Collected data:
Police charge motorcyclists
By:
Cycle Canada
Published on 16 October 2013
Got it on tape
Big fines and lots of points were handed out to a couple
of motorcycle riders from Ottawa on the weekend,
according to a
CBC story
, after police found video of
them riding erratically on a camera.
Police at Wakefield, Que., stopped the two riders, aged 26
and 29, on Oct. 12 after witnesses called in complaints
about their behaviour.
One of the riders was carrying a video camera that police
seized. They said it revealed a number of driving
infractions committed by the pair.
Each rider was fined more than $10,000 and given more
==
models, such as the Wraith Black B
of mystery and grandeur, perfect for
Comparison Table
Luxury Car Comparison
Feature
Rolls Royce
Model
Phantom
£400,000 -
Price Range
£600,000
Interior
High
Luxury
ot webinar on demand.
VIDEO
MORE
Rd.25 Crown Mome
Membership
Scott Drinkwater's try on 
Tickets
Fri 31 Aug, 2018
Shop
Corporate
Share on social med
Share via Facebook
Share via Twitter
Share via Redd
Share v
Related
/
---
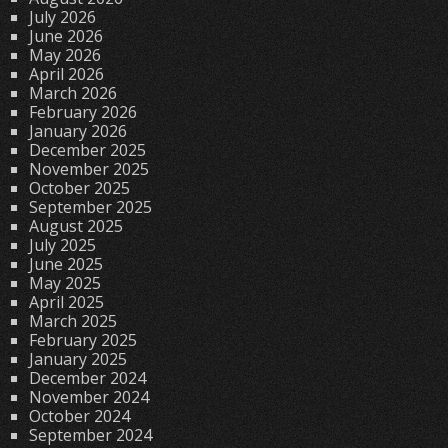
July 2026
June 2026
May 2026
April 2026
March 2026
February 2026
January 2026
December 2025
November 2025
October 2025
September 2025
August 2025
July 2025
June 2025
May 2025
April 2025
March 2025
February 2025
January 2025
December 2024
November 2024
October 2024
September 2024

Task:
Scan the entries above for the word "Comparison". Report the lines that hold it.

Task output:
Comparison Table
Luxury Car Comparison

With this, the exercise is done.